Now the Hawaii native will handle the controls of a program aiming to take over as college women’s wrestling’s dominant group. 

“Clarissa’s a great talent,” USA Wrestling women's freestyle National Team coach Terry Steiner said. “She’s one of a kind. She knows the sport inside and out. But I think the thing about Clarissa is she’s a great friend of wrestling and she has relationships worldwide and she’s going to bring the best to the table. There’s no doubt in my mind she’s going to be able to attract the best young talent to Iowa and she’s going to do it in her own way. 

"Iowa has a reputation of success and fanfare in the sport of wrestling and those same wrestling fans are going to fall in love with the sport of women’s wrestling at the University of Iowa. I can’t say enough good about Clarissa. She’s a great friend of mine and it’s very hard to lose her, but I know she’s going to a place where she can make a huge difference, not only for the University of Iowa but for Team USA and we’ll just be working together in a different capacity. But there’s no doubt she’ll be a part of the women’s national program forever.” 

Iowa announced on Sept. 23 that it was launching a women’s program, sparking immediate interest in the head coaching position. Athletic director Gary Barta and men’s coach Tom Brands said the Hawkeyes would search across the country for the most qualified candidate. 

“We will hire a coach (who) will be the best coach in America,” Brands said. “The stakes are high for the new coach. We’re going to wrestle the best collegiate competition in the United States. We’re going to recruit unbelievable young talent that is already winning age-group international championships and medals at the Cadet and Junior level. That’s going to be our recruiting pool. Being the first is huge. Being the first is impactful.” 

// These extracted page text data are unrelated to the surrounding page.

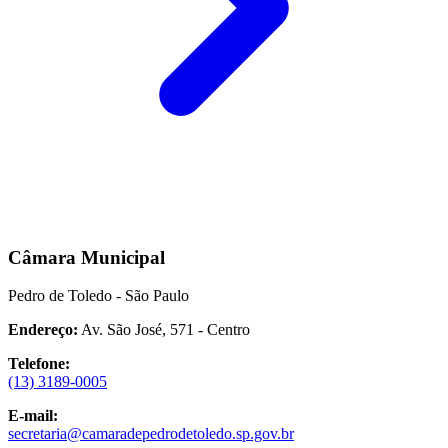
Câmara Municipal
Pedro de Toledo - São Paulo
Endereço:
Av. São José, 571 - Centro
Telefone:
(13) 3189-0005
E-mail:
secretaria@camaradepedrodetoledo.sp.gov.br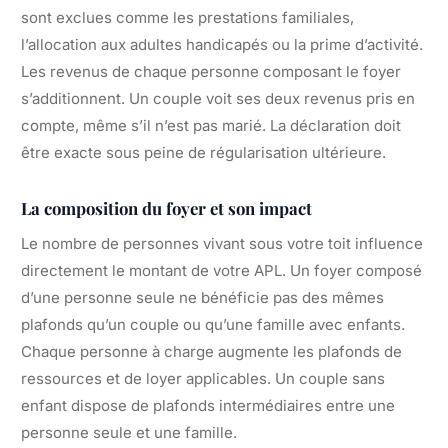
sont exclues comme les prestations familiales,
l’allocation aux adultes handicapés ou la prime d’activité.
Les revenus de chaque personne composant le foyer
s’additionnent. Un couple voit ses deux revenus pris en
compte, même s’il n’est pas marié. La déclaration doit
être exacte sous peine de régularisation ultérieure.
La composition du foyer et son impact
Le nombre de personnes vivant sous votre toit influence
directement le montant de votre APL. Un foyer composé
d’une personne seule ne bénéficie pas des mêmes
plafonds qu’un couple ou qu’une famille avec enfants.
Chaque personne à charge augmente les plafonds de
ressources et de loyer applicables. Un couple sans
enfant dispose de plafonds intermédiaires entre une
personne seule et une famille.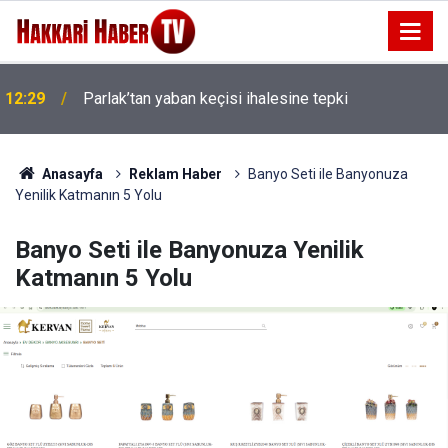
12:29
Parlak’tan yaban keçisi ihalesine tepki
12:17
Amedspor’un gol kralı Diagne gidiyor
Anasayfa
Reklam Haber
Banyo Seti ile Banyonuza
Yenilik Katmanın 5 Yolu
Banyo Seti ile Banyonuza Yenilik
Katmanın 5 Yolu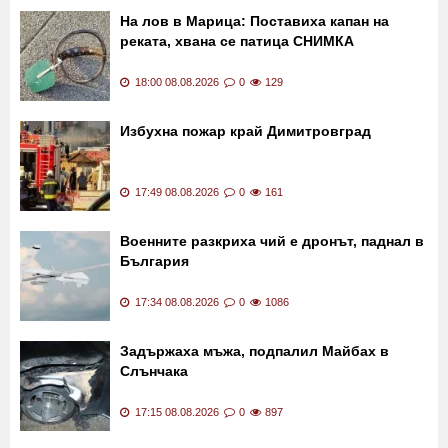
На лов в Марица: Поставиха капан на
реката, хвана се патица СНИМКА
18:00 08.08.2026
0
129
Избухна пожар край Димитровград
17:49 08.08.2026
0
161
Военните разкриха чий е дронът, паднал в
България
17:34 08.08.2026
0
1086
Задържаха мъжа, подпалил Майбах в
Слънчака
17:15 08.08.2026
0
897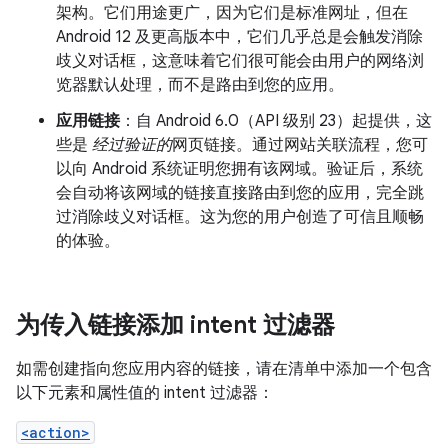
架构。它们用途更广，因为它们是标准网址，但在
Android 12 及更高版本中，它们几乎总是会触发消除
歧义对话框，这意味着它们很可能会由用户的网络浏
览器默认处理，而不是路由到您的应用。
应用链接
：自 Android 6.0（API 级别 23）起提供，这
些是
经过验证的
网页链接。通过网站关联流程，您可
以向 Android 系统证明您拥有该网域。验证后，系统
会自动将该网域的链接直接路由到您的应用，完全跳
过消除歧义对话框。这为您的用户创造了可信且顺畅
的体验。
为传入链接添加 intent 过滤器
如需创建指向您应用内容的链接，请在清单中添加一个包含
以下元素和属性值的 intent 过滤器：
<action>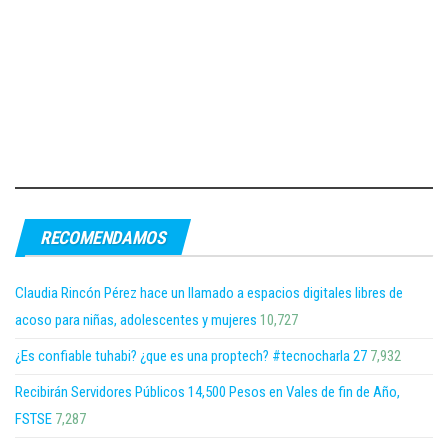
RECOMENDAMOS
Claudia Rincón Pérez hace un llamado a espacios digitales libres de
acoso para niñas, adolescentes y mujeres
10,727
¿Es confiable tuhabi? ¿que es una proptech? #tecnocharla 27
7,932
Recibirán Servidores Públicos 14,500 Pesos en Vales de fin de Año,
FSTSE
7,287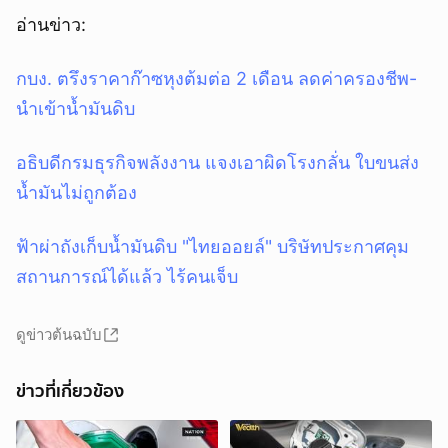
อ่านข่าว:
กบง. ตรึงราคาก๊าซหุงต้มต่อ 2 เดือน ลดค่าครองชีพ-
นำเข้าน้ำมันดิบ
อธิบดีกรมธุรกิจพลังงาน แจงเอาผิดโรงกลั่น ใบขนส่ง
น้ำมันไม่ถูกต้อง
ฟ้าผ่าถังเก็บน้ำมันดิบ "ไทยออยล์" บริษัทประกาศคุม
สถานการณ์ได้แล้ว ไร้คนเจ็บ
ดูข่าวต้นฉบับ
ข่าวที่เกี่ยวข้อง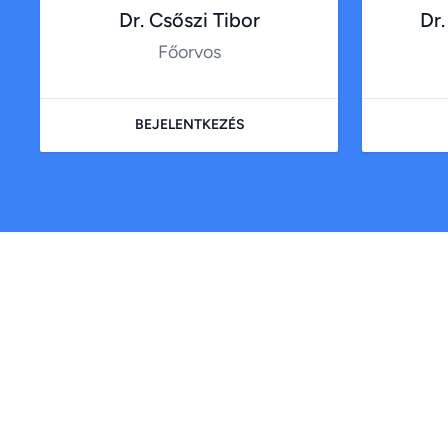
Dr. Csőszi Tibor
Dr.
Főorvos
BEJELENTKEZÉS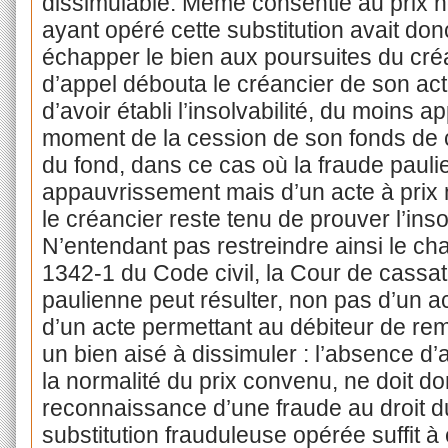
dissimulable. Même consentie au prix no
ayant opéré cette substitution avait donc
échapper le bien aux poursuites du cré
d’appel débouta le créancier de son acti
d’avoir établi l’insolvabilité, du moins 
moment de la cession de son fonds de
du fond, dans ce cas où la fraude pauli
appauvrissement mais d’un acte à prix 
le créancier reste tenu de prouver l’inso
N’entendant pas restreindre ainsi le cha
1342-1 du Code civil, la Cour de cassat
paulienne peut résulter, non pas d’un 
d’un acte permettant au débiteur de rem
un bien aisé à dissimuler : l’absence d
la normalité du prix convenu, ne doit do
reconnaissance d’une fraude au droit du
substitution frauduleuse opérée suffit à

Chun’s name surfaced as a top candidate after the Iowa job immediately after the Hawkeyes announced their plans to start a women’s program. She not only has a decorated resume from her career as a competitor, she’s highly respected for her coaching work with some of the nation’s top athletes. 

"She's very relatable and she's very humble," Steiner said. "But at the same time, she's not overwhelmed by the stage that is set in Iowa City. She understands wrestling at the highest level and she has great expectations herself for what that program should be. People will love Clarissa Chun.

"She'll be great. I'm happy for her. I'm happy for the University of Iowa. They couldn't have found a better person to lead that program." 

Chun started wrestling as a junior at Roosevelt High School in Honolulu. In 1998, Hawaii became the first state to hold a sanctioned girls' state wrestling tournament. Chun won a state title that year. 

She won four U.S. Open titles, five Pan Am golds, a World title in 2008 and an Olympic bronze four years later in London. 

Prior to taking the coaching role at USA Wrestling, Chun worked on Sammie Henson’s staff at West Virginia, where she served as the program’s operations assistant. 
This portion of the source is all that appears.